───── Exercise materials ─────

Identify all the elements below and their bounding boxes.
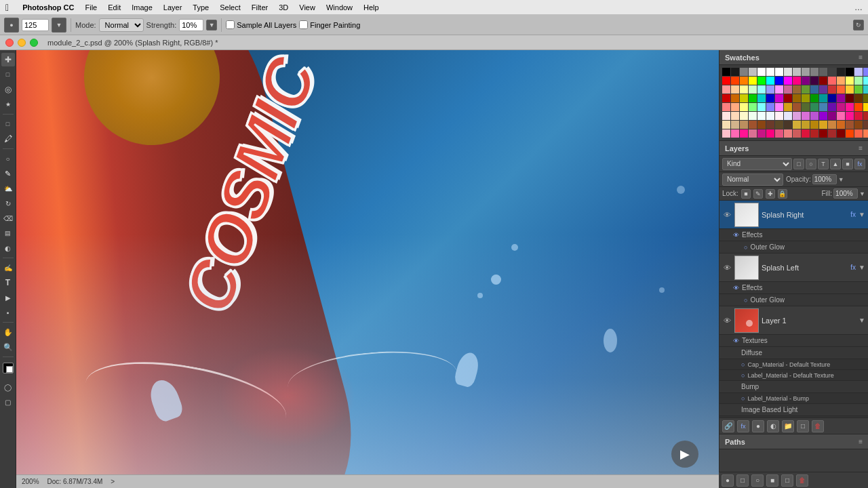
clone-stamp-tool[interactable]: ⛅ (1, 182, 15, 195)
shape-tool[interactable]: ▪ (1, 306, 15, 319)
paths-newpath-btn[interactable]: □ (781, 474, 793, 487)
visibility-layer1[interactable]: 👁 (722, 316, 732, 325)
swatch-7-1[interactable] (731, 129, 739, 138)
quick-select-tool[interactable]: ★ (1, 98, 15, 111)
swatch-3-0[interactable] (722, 94, 730, 102)
swatches-menu-btn[interactable]: ≡ (859, 54, 863, 61)
swatch-7-9[interactable] (802, 129, 810, 138)
swatch-3-10[interactable] (810, 94, 818, 102)
brush-size-input[interactable] (22, 19, 49, 31)
menu-layer[interactable]: Layer (163, 3, 182, 12)
swatch-2-12[interactable] (828, 85, 836, 94)
quick-mask-mode[interactable]: ◯ (1, 380, 15, 394)
swatch-1-13[interactable] (837, 77, 845, 85)
swatch-7-5[interactable] (766, 129, 774, 138)
paths-stroke-btn[interactable]: □ (736, 474, 749, 487)
menu-window[interactable]: Window (326, 3, 353, 12)
swatch-2-10[interactable] (810, 85, 818, 94)
swatch-1-16[interactable] (863, 77, 868, 85)
swatch-4-6[interactable] (775, 103, 783, 111)
layer-item-layer1[interactable]: 👁 Layer 1 ▼ (719, 306, 868, 335)
mode-select[interactable]: Normal (99, 18, 144, 32)
swatch-5-11[interactable] (819, 112, 827, 120)
sub-label-bump[interactable]: ○ Label_Material - Bump (719, 393, 868, 404)
swatch-4-8[interactable] (793, 103, 801, 111)
swatch-0-15[interactable] (854, 68, 863, 76)
swatch-0-8[interactable] (793, 68, 801, 76)
swatch-5-12[interactable] (828, 112, 836, 120)
swatch-7-0[interactable] (722, 129, 730, 138)
swatch-1-15[interactable] (854, 77, 863, 85)
strength-slider-icon[interactable]: ▼ (206, 20, 217, 30)
swatch-2-2[interactable] (740, 85, 748, 94)
lock-pixels-btn[interactable]: ✎ (753, 189, 763, 199)
swatch-7-6[interactable] (775, 129, 783, 138)
crop-tool[interactable]: □ (1, 117, 15, 131)
paths-del-btn[interactable]: 🗑 (796, 474, 808, 487)
swatch-6-5[interactable] (766, 121, 774, 129)
finger-painting-checkbox-label[interactable]: Finger Painting (299, 20, 360, 29)
swatch-3-3[interactable] (749, 94, 757, 102)
sub-effects-splash-left[interactable]: 👁 Effects (719, 282, 868, 294)
brush-tool-icon[interactable]: ● (4, 18, 19, 33)
cycle-icon[interactable]: ↻ (853, 20, 864, 30)
swatch-2-4[interactable] (757, 85, 766, 94)
swatch-4-12[interactable] (828, 103, 836, 111)
swatch-0-16[interactable] (863, 68, 868, 76)
history-brush-tool[interactable]: ↻ (1, 197, 15, 210)
swatch-5-0[interactable] (722, 112, 730, 120)
swatch-1-10[interactable] (810, 77, 818, 85)
swatch-0-9[interactable] (802, 68, 810, 76)
swatch-1-1[interactable] (731, 77, 739, 85)
sub-outer-glow-splash-left[interactable]: ○ Outer Glow (719, 294, 868, 306)
swatch-4-2[interactable] (740, 103, 748, 111)
swatch-0-11[interactable] (819, 68, 827, 76)
swatch-0-10[interactable] (810, 68, 818, 76)
smartobj-filter-btn[interactable]: ■ (842, 159, 853, 169)
swatch-2-6[interactable] (775, 85, 783, 94)
close-button[interactable] (5, 39, 14, 47)
finger-painting-checkbox[interactable] (299, 20, 308, 29)
swatch-6-12[interactable] (828, 121, 836, 129)
swatch-6-1[interactable] (731, 121, 739, 129)
swatch-3-2[interactable] (740, 94, 748, 102)
swatch-1-8[interactable] (793, 77, 801, 85)
swatch-7-3[interactable] (749, 129, 757, 138)
swatch-5-3[interactable] (749, 112, 757, 120)
swatch-0-7[interactable] (784, 68, 792, 76)
link-layers-btn[interactable]: 🔗 (722, 420, 734, 432)
menu-filter[interactable]: Filter (252, 3, 268, 12)
swatch-2-1[interactable] (731, 85, 739, 94)
sub-bump[interactable]: Bump (719, 381, 868, 393)
fx-badge-splash-right[interactable]: fx (850, 211, 856, 218)
swatch-2-14[interactable] (846, 85, 854, 94)
swatch-3-5[interactable] (766, 94, 774, 102)
swatch-3-8[interactable] (793, 94, 801, 102)
dodge-tool[interactable]: ◐ (1, 241, 15, 255)
type-filter-btn[interactable]: T (818, 159, 829, 169)
layers-kind-select[interactable]: Kind (722, 158, 792, 170)
shape-filter-btn[interactable]: ▲ (830, 159, 841, 169)
swatch-2-9[interactable] (802, 85, 810, 94)
fill-input[interactable] (833, 188, 858, 199)
expand-splash-right[interactable]: ▼ (859, 211, 865, 218)
swatch-2-13[interactable] (837, 85, 845, 94)
swatch-5-4[interactable] (757, 112, 766, 120)
swatch-6-0[interactable] (722, 121, 730, 129)
menu-type[interactable]: Type (193, 3, 209, 12)
swatch-1-12[interactable] (828, 77, 836, 85)
swatch-2-5[interactable] (766, 85, 774, 94)
lock-transparent-btn[interactable]: ■ (741, 189, 751, 199)
sub-outer-glow-splash-right[interactable]: ○ Outer Glow (719, 241, 868, 253)
apple-menu[interactable]:  (5, 2, 9, 13)
layers-mode-select[interactable]: Normal (722, 174, 783, 186)
swatch-1-11[interactable] (819, 77, 827, 85)
eyedropper-tool[interactable]: 🖍 (1, 132, 15, 146)
swatch-3-14[interactable] (846, 94, 854, 102)
expand-layer1[interactable]: ▼ (859, 317, 865, 324)
add-adjustment-btn[interactable]: ◐ (767, 420, 779, 432)
swatch-5-7[interactable] (784, 112, 792, 120)
swatch-6-14[interactable] (846, 121, 854, 129)
swatch-0-5[interactable] (766, 68, 774, 76)
swatch-0-2[interactable] (740, 68, 748, 76)
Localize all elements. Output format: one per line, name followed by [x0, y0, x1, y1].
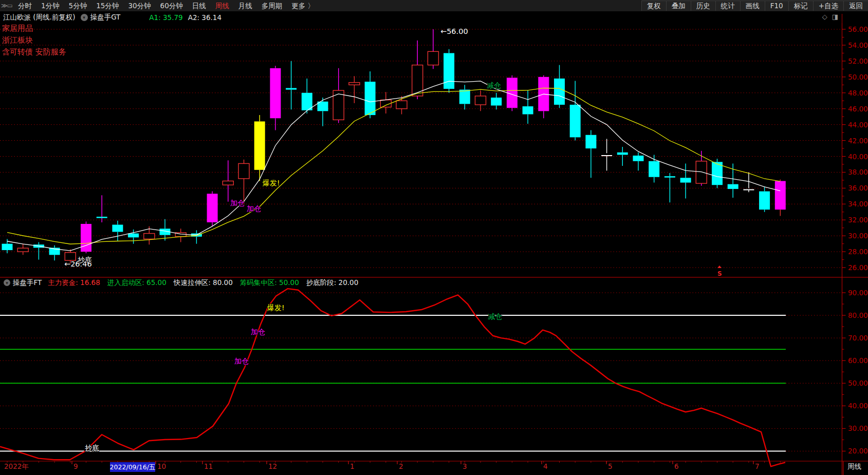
candle	[17, 248, 28, 252]
candle	[775, 181, 786, 210]
toolbar-actions: 复权叠加历史统计画线F10标记+自选返回	[641, 0, 868, 11]
candle	[523, 106, 533, 114]
price-axis-label: 50.00	[848, 73, 868, 81]
candle	[223, 181, 233, 185]
candle	[97, 217, 107, 218]
period-tab[interactable]: 30分钟	[123, 0, 155, 11]
price-axis-label: 46.00	[848, 105, 868, 113]
indicator-name[interactable]: 操盘手FT	[13, 278, 42, 288]
indicator-stat: 进入启动区: 65.00	[107, 278, 167, 288]
month-label: 5	[608, 462, 613, 470]
candle	[475, 96, 486, 105]
month-label: 2	[399, 462, 403, 470]
price-axis-label: 44.00	[848, 121, 868, 129]
collapse-panel-icon[interactable]: ≫▭	[0, 2, 13, 9]
candle	[570, 105, 581, 137]
period-tab[interactable]: 5分钟	[64, 0, 92, 11]
candle	[238, 163, 249, 178]
period-tab[interactable]: 日线	[188, 0, 211, 11]
sector-label[interactable]: 含可转债 安防服务	[2, 47, 66, 57]
price-axis-label: 36.00	[848, 184, 868, 192]
indicator-stat: 快速拉伸区: 80.00	[174, 278, 233, 288]
year-label: 2022年	[4, 462, 29, 470]
chart-annotation: ←26.46	[64, 260, 92, 268]
indicator-axis-label: 20.00	[848, 447, 868, 455]
chart-annotation: 爆发!	[262, 179, 280, 187]
chevron-down-icon[interactable]: ▾	[81, 14, 88, 21]
indicator-axis-label: 40.00	[848, 402, 868, 410]
toolbar-button[interactable]: 返回	[843, 1, 868, 11]
indicator-axis-label: 50.00	[848, 379, 868, 387]
indicator-axis-label: 80.00	[848, 311, 868, 319]
period-toolbar: ≫▭ 分时1分钟5分钟15分钟30分钟60分钟日线周线月线多周期更多 〉 复权叠…	[0, 0, 868, 11]
sector-label[interactable]: 家居用品	[2, 24, 33, 33]
candle	[396, 101, 407, 108]
toolbar-button[interactable]: +自选	[813, 1, 843, 11]
diamond-marker-icon[interactable]: ◇	[822, 13, 827, 21]
price-axis-label: 48.00	[848, 89, 868, 97]
candle	[696, 161, 707, 183]
candle	[728, 184, 738, 189]
month-label: 11	[204, 462, 213, 470]
kline-chart-svg[interactable]: 56.0054.0052.0050.0048.0046.0044.0042.00…	[0, 23, 868, 475]
candle	[428, 51, 438, 65]
candle	[128, 234, 139, 238]
main-indicator-name[interactable]: 操盘手GT	[90, 13, 121, 22]
toolbar-button[interactable]: 历史	[691, 1, 715, 11]
candle	[207, 194, 218, 222]
sector-label[interactable]: 浙江板块	[2, 35, 33, 45]
title-bar: 江山欧派 (周线.前复权) ▾ 操盘手GT A1: 35.79 A2: 36.1…	[0, 11, 868, 23]
toolbar-button[interactable]: 复权	[641, 1, 666, 11]
chart-annotation: 减仓	[488, 312, 502, 320]
candle	[302, 93, 312, 110]
period-tab[interactable]: 分时	[13, 0, 36, 11]
candle	[459, 90, 470, 104]
period-tab[interactable]: 更多 〉	[287, 0, 319, 11]
candle	[65, 253, 76, 260]
month-label: 6	[674, 462, 679, 470]
period-tab[interactable]: 多周期	[257, 0, 287, 11]
period-tab[interactable]: 1分钟	[36, 0, 64, 11]
chart-annotation: 减仓	[487, 81, 501, 89]
period-tab[interactable]: 月线	[234, 0, 257, 11]
split-layout-icon[interactable]: ◨	[832, 13, 838, 21]
period-tab[interactable]: 60分钟	[156, 0, 188, 11]
candle	[112, 225, 123, 232]
price-axis-label: 28.00	[848, 248, 868, 256]
candle	[2, 244, 13, 250]
candle	[633, 156, 644, 161]
chevron-down-icon[interactable]: ▾	[4, 279, 10, 286]
toolbar-button[interactable]: 统计	[715, 1, 740, 11]
price-axis-label: 54.00	[848, 41, 868, 49]
toolbar-button[interactable]: 叠加	[666, 1, 691, 11]
candle	[270, 68, 281, 118]
ma-fast-line	[7, 81, 780, 251]
sell-marker-arrow-icon	[717, 265, 722, 268]
trading-terminal: ≫▭ 分时1分钟5分钟15分钟30分钟60分钟日线周线月线多周期更多 〉 复权叠…	[0, 0, 868, 475]
period-tab[interactable]: 周线	[211, 0, 234, 11]
price-axis-label: 34.00	[848, 200, 868, 208]
indicator-axis-label: 30.00	[848, 424, 868, 432]
price-axis-label: 40.00	[848, 153, 868, 161]
chart-annotation: 加仓	[234, 357, 249, 365]
period-tabs: 分时1分钟5分钟15分钟30分钟60分钟日线周线月线多周期更多 〉	[13, 0, 319, 11]
toolbar-button[interactable]: 标记	[788, 1, 813, 11]
chart-annotation: 加仓	[247, 204, 261, 213]
candle	[585, 135, 596, 148]
price-axis-label: 38.00	[848, 168, 868, 176]
toolbar-button[interactable]: 画线	[740, 1, 765, 11]
selected-date-label: 2022/09/16/五	[110, 463, 156, 471]
toolbar-button[interactable]: F10	[765, 1, 788, 11]
indicator-stat: 主力资金: 16.68	[48, 278, 100, 288]
candle	[144, 234, 155, 239]
candle	[286, 88, 297, 89]
indicator-header: ▾ 操盘手FT 主力资金: 16.68进入启动区: 65.00快速拉伸区: 80…	[0, 278, 863, 288]
indicator-stats: 主力资金: 16.68进入启动区: 65.00快速拉伸区: 80.00筹码集中区…	[48, 278, 365, 288]
month-label: 9	[73, 462, 78, 470]
candle	[81, 224, 91, 252]
candle	[554, 79, 565, 105]
period-corner-label: 周线	[847, 462, 861, 470]
month-label: 7	[755, 462, 760, 470]
period-tab[interactable]: 15分钟	[91, 0, 123, 11]
indicator-axis-label: 90.00	[848, 289, 868, 297]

─────

*Task brief:*
Filter the entries and keep only the lines holding "month".

*Solved problem:*
month-label: 5	[608, 462, 613, 470]
month-label: 2	[399, 462, 403, 470]
month-label: 11	[204, 462, 213, 470]
month-label: 6	[674, 462, 679, 470]
month-label: 9	[73, 462, 78, 470]
month-label: 7	[755, 462, 760, 470]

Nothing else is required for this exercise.